3. DOSAGE AND ADMINISTRATION OF THE ANDROGENIC PREPARATION

[0020] The androgen preparation is administered to the patient, preferably a female patient, in a biologically effective amount. As used herein, the term “biologically effective amount” means the total amount of androgen that is sufficient to show a meaningful benefit, i.e., a reduction in palpable breast tissue density as determined by physician and patient physical examination, or a reduction in mammographic or radiographic density as determined on mammographic images. The BI-RADS system, which is standard scheme of categorization of breast tissue based upon its radiographic properties, may be used to determine the extent of radiographic breast tissue density. The BI-RADS system of the American Society of Radiologists is a four group categorization scheme in which breast tissue is classed as either entirely fat, having scattered fibroglandular tissue, heterogeneously dense, or extremely dense. (See Breast Imaging Reporting And Data System, American College of Radiology Report, BI-RADS (May 19, 1993):1-22.) Alternatively, a computer program that calculates the percentage density using objective criteria (See White (2000) J. Natl. Cancer Inst.; 92:6, 443) is used to compare the radiographic breast tissue density before treatment and after treatment.

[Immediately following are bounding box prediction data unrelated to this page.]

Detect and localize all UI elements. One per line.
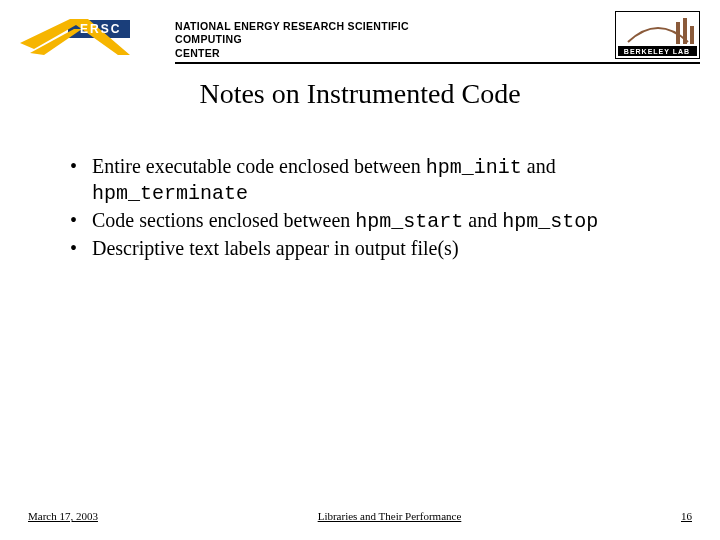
- org-name: NATIONAL ENERGY RESEARCH SCIENTIFIC COMP…: [175, 20, 465, 61]
- list-item: Entire executable code enclosed between …: [70, 154, 660, 206]
- list-item: Descriptive text labels appear in output…: [70, 236, 660, 261]
- slide-footer: March 17, 2003 Libraries and Their Perfo…: [0, 510, 720, 522]
- svg-rect-5: [683, 18, 687, 44]
- list-item: Code sections enclosed between hpm_start…: [70, 208, 660, 234]
- slide-header: ERSC NATIONAL ENERGY RESEARCH SCIENTIFIC…: [0, 0, 720, 60]
- berkeley-lab-logo: BERKELEY LAB: [615, 11, 700, 59]
- org-line1: NATIONAL ENERGY RESEARCH SCIENTIFIC COMP…: [175, 20, 409, 46]
- footer-date: March 17, 2003: [28, 510, 98, 522]
- bullet-text: and: [463, 209, 502, 231]
- header-title-wrap: NATIONAL ENERGY RESEARCH SCIENTIFIC COMP…: [130, 10, 615, 61]
- svg-rect-4: [676, 22, 680, 44]
- berkeley-lab-text: BERKELEY LAB: [624, 48, 690, 55]
- header-divider: [175, 62, 700, 64]
- nersc-logo-svg: ERSC: [20, 15, 130, 55]
- slide-title: Notes on Instrumented Code: [0, 78, 720, 110]
- bullet-text: Entire executable code enclosed between: [92, 155, 426, 177]
- code-span: hpm_start: [355, 210, 463, 233]
- svg-rect-6: [690, 26, 694, 44]
- code-span: hpm_init: [426, 156, 522, 179]
- page-number: 16: [681, 510, 692, 522]
- berkeley-lab-logo-svg: BERKELEY LAB: [616, 12, 699, 58]
- bullet-text: and: [522, 155, 556, 177]
- code-span: hpm_stop: [502, 210, 598, 233]
- nersc-logo-text: ERSC: [80, 22, 121, 36]
- bullet-text: Descriptive text labels appear in output…: [92, 237, 459, 259]
- org-line2: CENTER: [175, 47, 220, 59]
- nersc-logo: ERSC: [20, 15, 130, 55]
- bullet-list: Entire executable code enclosed between …: [70, 154, 660, 261]
- slide-content: Entire executable code enclosed between …: [0, 110, 720, 261]
- bullet-text: Code sections enclosed between: [92, 209, 355, 231]
- code-span: hpm_terminate: [92, 182, 248, 205]
- footer-title: Libraries and Their Performance: [98, 510, 681, 522]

[0021] The effective amount of the androgen preparation may vary depending upon the route of administration. It follows that the androgen preparation may be more effective when administered by some routes, but less effective when administered by other routes, and that dosages may be adjusted accordingly.

[0022] The amount of androgen in the formulation will depend upon the nature and extent of breast cell density or extent of fibrocystic changes and on the mammographic density. Ultimately, the attending physician will decide the amount of androgen with which to treat each individual subject. Initially, the attending physician will administer lower doses of androgen and observe the patient's response. Larger doses of androgen may be administered until the optimal effect is obtained for the patient, and at that point, the dosage is not increased further. It is contemplated that the various androgen preparations used to practice the method of the present invention should contain from about 50 mg to about 300 mg per monthly dose, preferably from about 100 mg to about 200 mg per monthly dose, and most preferably from about 150 mg to about 200 mg per monthly dose.

[0023] Although a single dose of androgen may be sufficient to reduce breast tissue density, it is expected that multiple single doses or slow release forms of the androgenic preparation will be preferred. It is highly preferable that the patient self-administer the androgenic preparation according to the dosage schedule prescribed by the attending physician or other responsible clinician. Optionally, the androgenic preparation may be administered in the clinical office setting by a health care professional.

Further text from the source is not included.